La concentración había sido convocada de la noche a la mañana en el marco de los recientes reajustes anunciados por el gobierno en vísperas de la instauración del estado de alarma. Un retraso hasta los sesenta y siete años de la edad de la jubilación fue el pretexto escogido por los mandamases sindicales, aunque tenían también otros a manos.
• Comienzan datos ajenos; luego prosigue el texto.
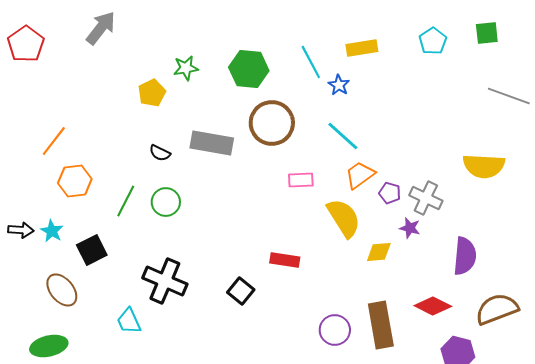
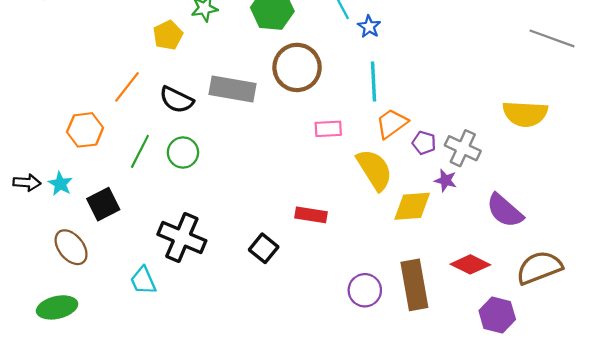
cyan line: (343, 136) -> (373, 81), turned 45
orange line: (54, 141) -> (127, 87), moved
black semicircle: (160, 153) -> (176, 100), size x1.5
yellow diamond: (379, 252) -> (412, 206), size x1.4
purple semicircle: (465, 256) -> (505, 211), turned 126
Como lo era por ejemplo la jornada de lucha organizada hace unos días por una de las grandes federaciones sindicales europeas y otras jornadas de acción o manifestaciones de protesta o de lucha en distintos países de la UE, los últimos días; violentas incluso por momentos, como en Grecia, donde hasta un ministro fue agredido por manifestantes de forma brutal y aparatosa. Pero todo eso y lo anterior, para UGT y Comisiones no habrán sido mas que pretextos, ya digo. El verdadero motivo, o incentivo que les habrá movido a una convocatoria tan precipitada e intempestiva, se lo ofrece sin lugar a dudas la nueva situación creada por el estado de alarma.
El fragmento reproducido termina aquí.